((
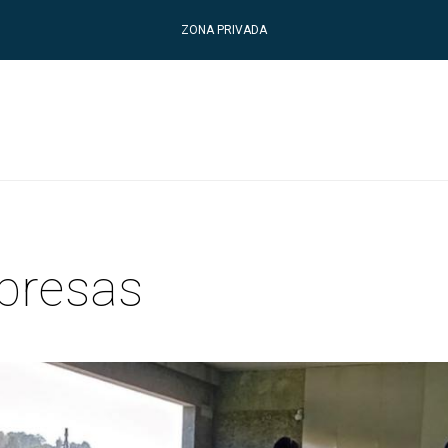
ZONA PRIVADA
presas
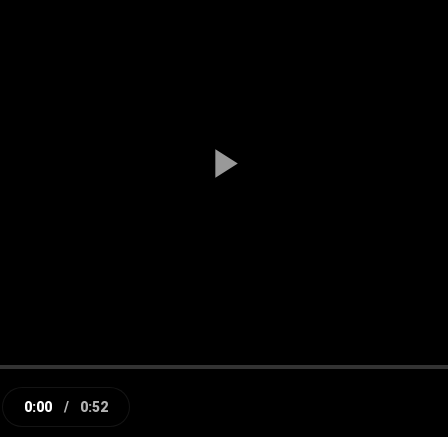
Play
Video
0:00
/
0:52
e
Current
Duration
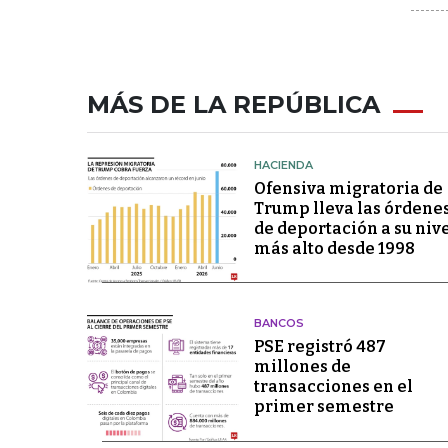
MÁS DE LA REPÚBLICA
HACIENDA
Ofensiva migratoria de
Trump lleva las órdene
de deportación a su niv
más alto desde 1998
BANCOS
PSE registró 487
millones de
transacciones en el
primer semestre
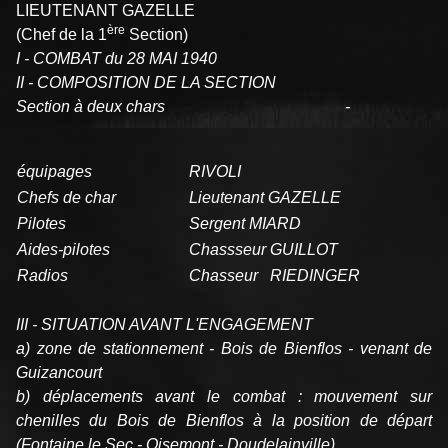
LIEUTENANT GAZELLE
ère
(Chef de la 1
Section)
I - COMBAT du 28 MAI 1940
II - COMPOSITION DE LA SECTION
Section à deux chars -
équipages
RIVOLI
Chefs de char
Lieutenant GAZELLE
Pilotes
Sergent MIARD
Aides-pilotes
Chassseur GUILLOT
Radios
Chasseur RIEDINGER
III - SITUATION AVANT L'ENGAGEMENT
a) zone de stationnement - Bois de Bienflos - venant de
Guizancourt
b) déplacements avant le combat : mouvement sur
chenilles du Bois de Bienflos à la position de départ
(Fontaine le Sec - Oisemont - Doudelainville)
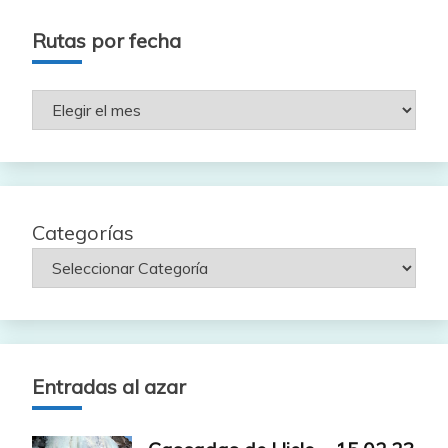
Rutas por fecha
Rutas
por
fecha
Categorías
Entradas al azar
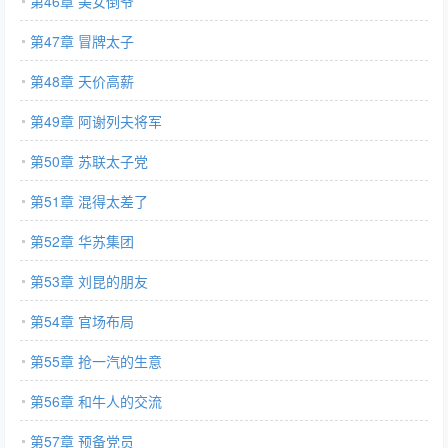
第46章 美女倒爷
第47章 冒牌太子
第48章 天价高薪
第49章 阿谢列夫将军
第50章 苏联太子党
第51章 混得太差了
第52章 华苏集团
第53章 刘昆的朋友
第54章 官场布局
第55章 抢一汽的生意
第56章 和牛人的交流
第57章 预备党员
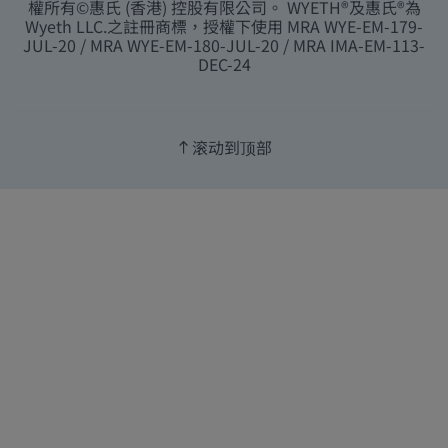
權所有©惠氏 (香港) 控股有限公司。 WYETH®及惠氏®為
Wyeth LLC.之註冊商標，授權下使用 MRA WYE-EM-179-
JUL-20 / MRA WYE-EM-180-JUL-20 / MRA IMA-EM-113-
DEC-24
滚动到顶部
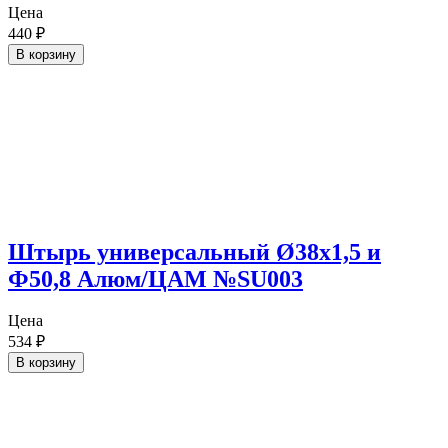
Цена
440
₽
В корзину
Штырь универсальный Ø38х1,5 и
Ф50,8 Алюм/ЦАМ №SU003
Цена
534
₽
В корзину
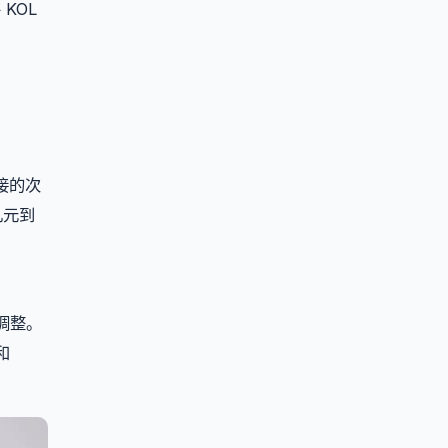
KOL
接的次
几元到
调整。
和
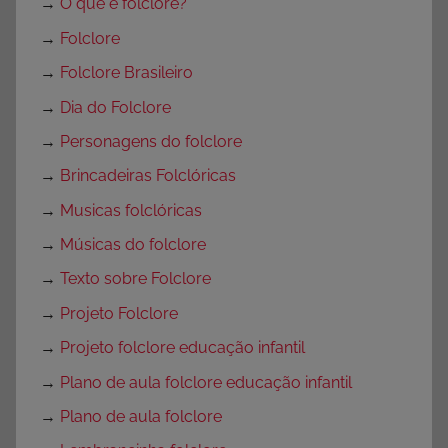
→
O que é folclore?
→
Folclore
→
Folclore Brasileiro
→
Dia do Folclore
→
Personagens do folclore
→
Brincadeiras Folclóricas
→
Musicas folclóricas
→
Músicas do folclore
→
Texto sobre Folclore
→
Projeto Folclore
→
Projeto folclore educação infantil
→
Plano de aula folclore educação infantil
→
Plano de aula folclore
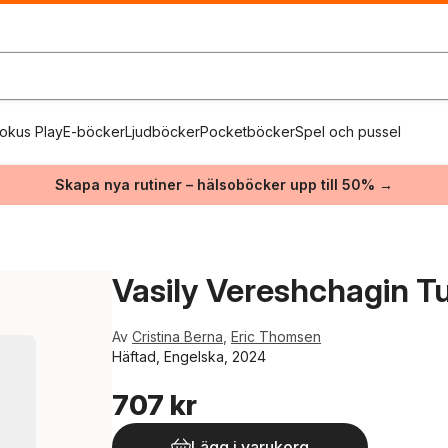
okus Play
E-böcker
Ljudböcker
Pocketböcker
Spel och pussel
Skapa nya rutiner – hälsoböcker upp till 50% →
Vasily Vereshchagin T
Av
Cristina Berna
,
Eric Thomsen
Häftad, Engelska, 2024
707 kr
Lägg i varukorg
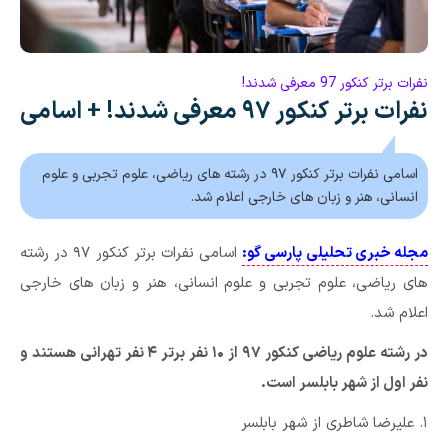
نفرات برتر کنکور 97 معرفی شدند!
نفرات برتر کنکور ۹۷ معرفی شدند! + اسامی
اسامی نفرات برتر کنکور ۹۷ در رشته های ریاضی، علوم تجربی و علوم
انسانی، هنر و زبان های خارجی اعلام شد.
مجله خبری تحلیلی پارسی گو:
اسامی نفرات برتر کنکور ۹۷ در رشته
های ریاضی، علوم تجربی و علوم انسانی، هنر و زبان های خارجی
اعلام شد.
در رشته علوم ریاضی کنکور ۹۷ از ۱۰ نفر برتر ۴ نفر تهرانی هستند و
نفر اول از شهر بابلسر است.
۱. علیرضا شاطری از شهر بابلسر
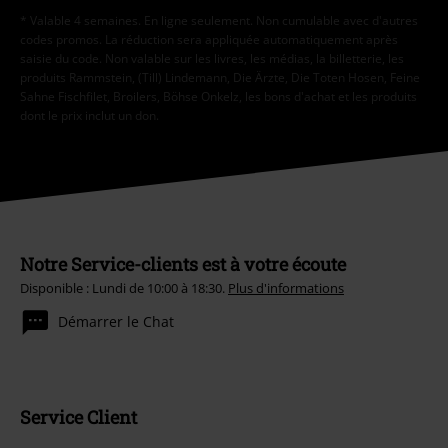
* Valable 4 semaines. En ligne seulement. Non cumulable avec d'autres
codes promos. La réduction sera appliquée automatiquement après
saisie du code. Non valable sur les livres, les médias, la billetterie, les
produits Rammstein, (Till) Lindemann, Die Ärzte, Die Toten Hosen, Feine
Sahne Fischfilet, Broilers, Böhse Onkelz, les bons d'achat et les produits
dont le prix inclut un don.
Notre Service-clients est à votre écoute
Disponible : Lundi de 10:00 à 18:30.
Plus d'informations
Démarrer le Chat
Service Client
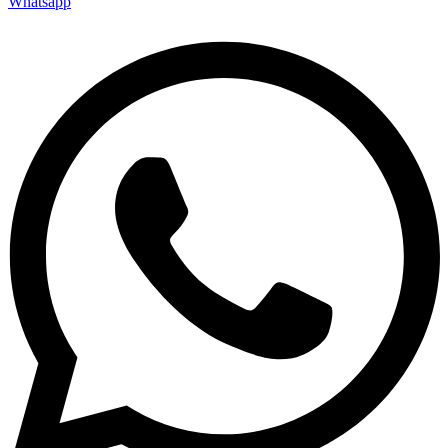
Whatsapp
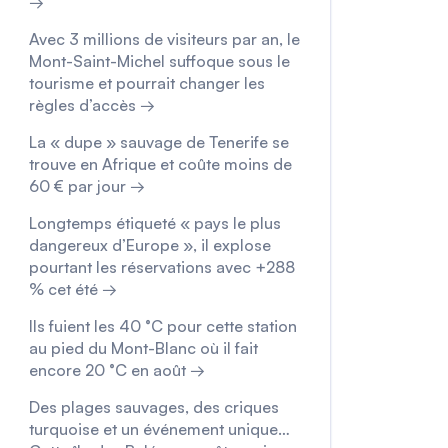
→
Avec 3 millions de visiteurs par an, le
Mont-Saint-Michel suffoque sous le
tourisme et pourrait changer les
règles d’accès →
La « dupe » sauvage de Tenerife se
trouve en Afrique et coûte moins de
60 € par jour →
Longtemps étiqueté « pays le plus
dangereux d’Europe », il explose
pourtant les réservations avec +288
% cet été →
Ils fuient les 40 °C pour cette station
au pied du Mont-Blanc où il fait
encore 20 °C en août →
Des plages sauvages, des criques
turquoise et un événement unique…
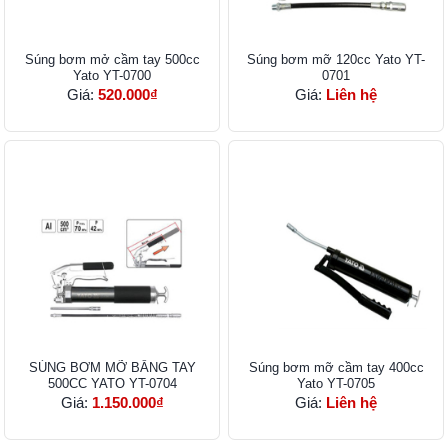
Súng bơm mở cầm tay 500cc
Súng bơm mỡ 120cc Yato YT-
Yato YT-0700
0701
Giá:
520.000₫
Giá:
Liên hệ
SÚNG BƠM MỠ BẰNG TAY
Súng bơm mỡ cầm tay 400cc
500CC YATO YT-0704
Yato YT-0705
Giá:
1.150.000₫
Giá:
Liên hệ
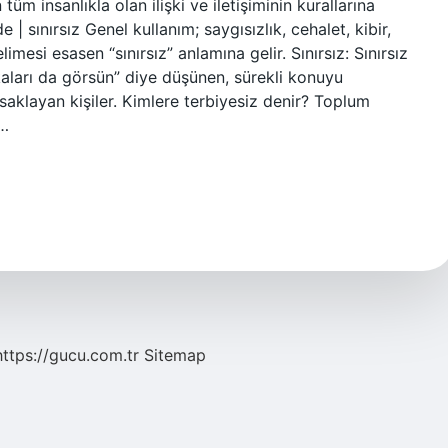
üm insanlıkla olan ilişki ve iletişiminin kurallarına
 sınırsız Genel kullanım; saygısızlık, cehalet, kibir,
elimesi esasen “sınırsız” anlamına gelir. Sınırsız: Sınırsız
aları da görsün” diye düşünen, sürekli konuyu
e saklayan kişiler. Kimlere terbiyesiz denir? Toplum
e…
https://gucu.com.tr
Sitemap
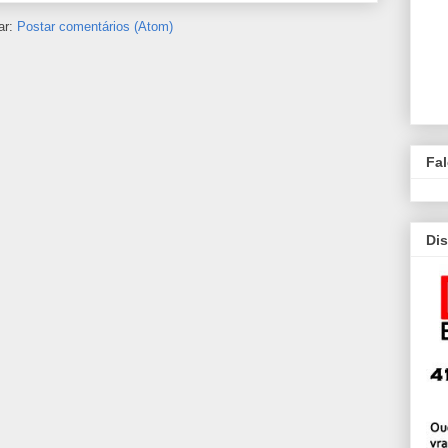
ar:
Postar comentários (Atom)
Fa
Dis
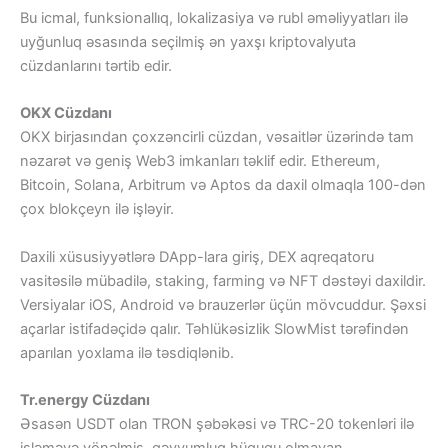
Bu icmal, funksionallıq, lokalizasiya və rubl əməliyyatları ilə
uyğunluq əsasında seçilmiş ən yaxşı kriptovalyuta
cüzdanlarını tərtib edir.
OKX Cüzdanı
OKX birjasından çoxzəncirli cüzdan, vəsaitlər üzərində tam
nəzarət və geniş Web3 imkanları təklif edir. Ethereum,
Bitcoin, Solana, Arbitrum və Aptos da daxil olmaqla 100-dən
çox blokçeyn ilə işləyir.
Daxili xüsusiyyətlərə DApp-lara giriş, DEX aqreqatoru
vasitəsilə mübadilə, staking, farming və NFT dəstəyi daxildir.
Versiyalar iOS, Android və brauzerlər üçün mövcuddur. Şəxsi
açarlar istifadəçidə qalır. Təhlükəsizlik SlowMist tərəfindən
aparılan yoxlama ilə təsdiqlənib.
Tr.energy Cüzdanı
Əsasən USDT olan TRON şəbəkəsi və TRC-20 tokenləri ilə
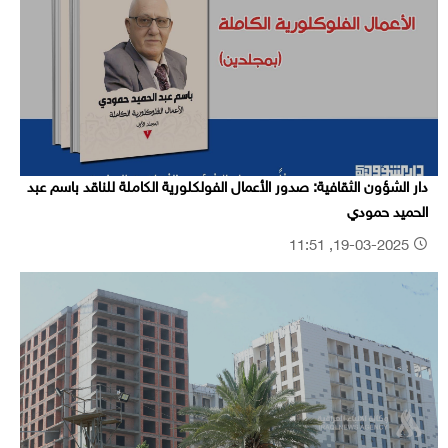
دار الشؤون الثقافية: صدور الأعمال الفولكلورية الكاملة للناقد باسم عبد
الحميد حمودي
19-03-2025, 11:51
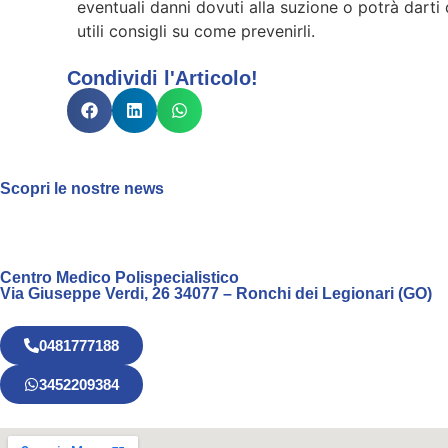
eventuali danni dovuti alla suzione o potrà darti 
utili consigli su come prevenirli.
Condividi l'Articolo!
Scopri le nostre news
Centro Medico Polispecialistico
Via Giuseppe Verdi, 26 34077 – Ronchi dei Legionari (GO)
0481777188
3452209384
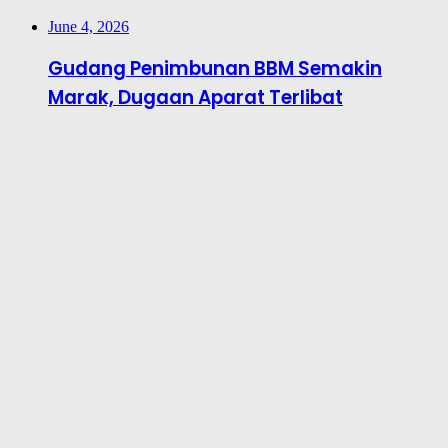
June 4, 2026
Gudang Penimbunan BBM Semakin
Marak, Dugaan Aparat Terlibat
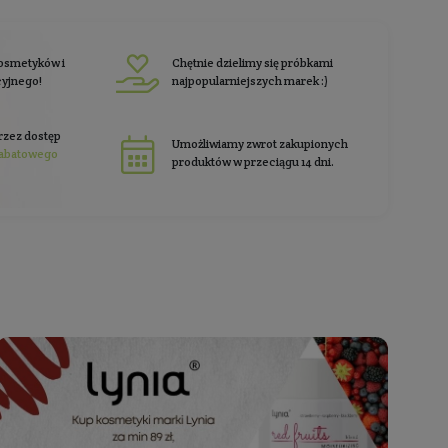
rabat 10%
i zgarnij
na pierwsze zakup
 nas
klienci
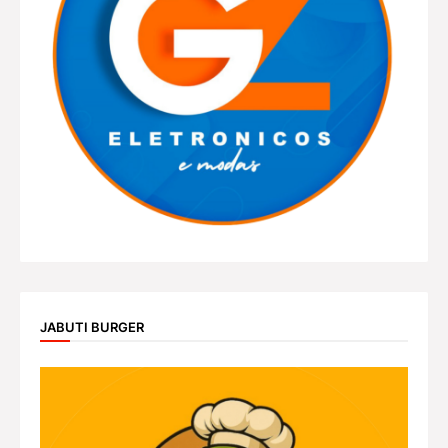
JABUTI BURGER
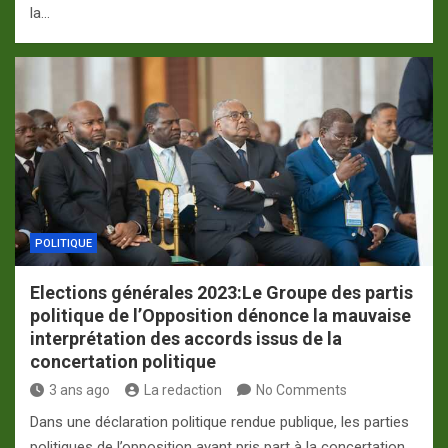
la…
POLITIQUE
Elections générales 2023:Le Groupe des partis
politique de l’Opposition dénonce la mauvaise
interprétation des accords issus de la
concertation politique
3 ans ago
La redaction
No Comments
Dans une déclaration politique rendue publique, les parties
politiques de l’opposition ayant pris part à la concertation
))
■ What is being asked: Each line of the data that includes the word "رشته" counts once; report the total and nothing more.

■ The completed task: 3